* Input data *
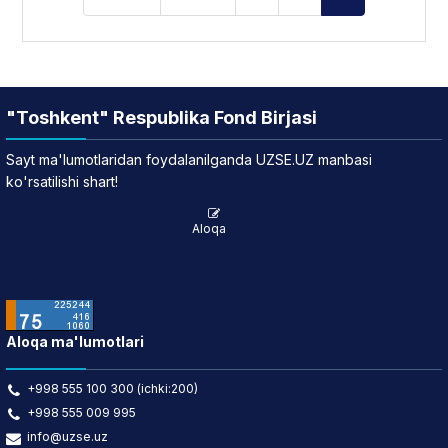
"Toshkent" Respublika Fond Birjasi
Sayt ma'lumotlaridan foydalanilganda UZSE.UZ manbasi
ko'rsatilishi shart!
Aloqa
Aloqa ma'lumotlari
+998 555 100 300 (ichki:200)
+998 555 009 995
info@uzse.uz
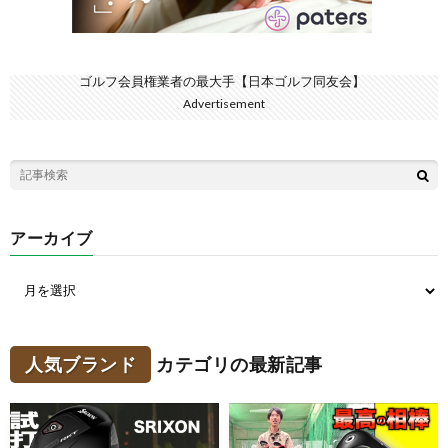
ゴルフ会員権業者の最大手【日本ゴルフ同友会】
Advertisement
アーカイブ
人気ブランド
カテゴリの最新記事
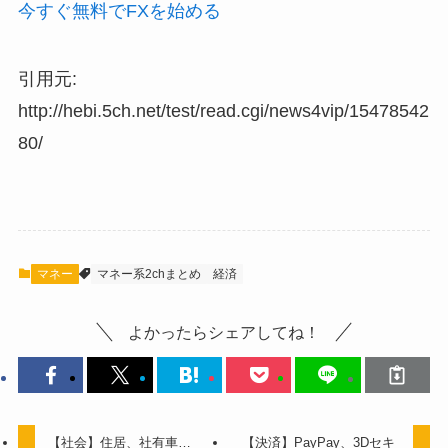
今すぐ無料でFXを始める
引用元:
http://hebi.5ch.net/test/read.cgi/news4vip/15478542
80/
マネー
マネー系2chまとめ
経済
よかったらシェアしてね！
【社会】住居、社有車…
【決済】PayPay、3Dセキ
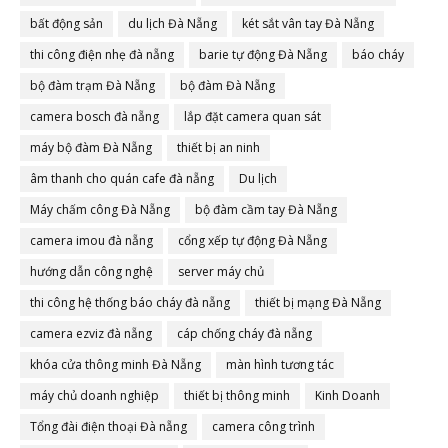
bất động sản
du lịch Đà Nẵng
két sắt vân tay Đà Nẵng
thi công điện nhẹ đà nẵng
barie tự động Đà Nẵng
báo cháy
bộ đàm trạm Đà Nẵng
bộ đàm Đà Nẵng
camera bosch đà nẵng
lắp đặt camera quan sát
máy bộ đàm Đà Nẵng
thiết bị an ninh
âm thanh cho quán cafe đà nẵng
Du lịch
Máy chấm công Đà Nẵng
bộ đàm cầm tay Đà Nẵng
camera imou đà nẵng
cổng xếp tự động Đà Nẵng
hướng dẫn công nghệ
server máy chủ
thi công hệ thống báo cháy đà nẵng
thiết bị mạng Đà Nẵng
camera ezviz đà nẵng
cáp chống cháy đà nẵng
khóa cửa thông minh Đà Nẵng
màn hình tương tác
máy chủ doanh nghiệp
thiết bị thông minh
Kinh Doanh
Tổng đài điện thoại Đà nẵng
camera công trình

* Task details *
Give back all of the entries above exactly, with the pictures excluded.

* Solved exercise *
"Toshkent" Respublika Fond Birjasi
Sayt ma'lumotlaridan foydalanilganda UZSE.UZ manbasi
ko'rsatilishi shart!
Aloqa
Aloqa ma'lumotlari
+998 555 100 300 (ichki:200)
+998 555 009 995
info@uzse.uz
ゴルフ会員権業者の最大手【日本ゴルフ同友会】
Advertisement
アーカイブ
人気ブランド
カテゴリの最新記事
今すぐ無料でFXを始める
引用元:
http://hebi.5ch.net/test/read.cgi/news4vip/15478542
80/
マネー
マネー系2chまとめ
経済
よかったらシェアしてね！
【社会】住居、社有車…
【決済】PayPay、3Dセキ
bất động sản
du lịch Đà Nẵng
két sắt vân tay Đà Nẵng
thi công điện nhẹ đà nẵng
barie tự động Đà Nẵng
báo cháy
bộ đàm trạm Đà Nẵng
bộ đàm Đà Nẵng
camera bosch đà nẵng
lắp đặt camera quan sát
máy bộ đàm Đà Nẵng
thiết bị an ninh
âm thanh cho quán cafe đà nẵng
Du lịch
Máy chấm công Đà Nẵng
bộ đàm cầm tay Đà Nẵng
camera imou đà nẵng
cổng xếp tự động Đà Nẵng
hướng dẫn công nghệ
server máy chủ
thi công hệ thống báo cháy đà nẵng
thiết bị mạng Đà Nẵng
camera ezviz đà nẵng
cáp chống cháy đà nẵng
khóa cửa thông minh Đà Nẵng
màn hình tương tác
máy chủ doanh nghiệp
thiết bị thông minh
Kinh Doanh
Tổng đài điện thoại Đà nẵng
camera công trình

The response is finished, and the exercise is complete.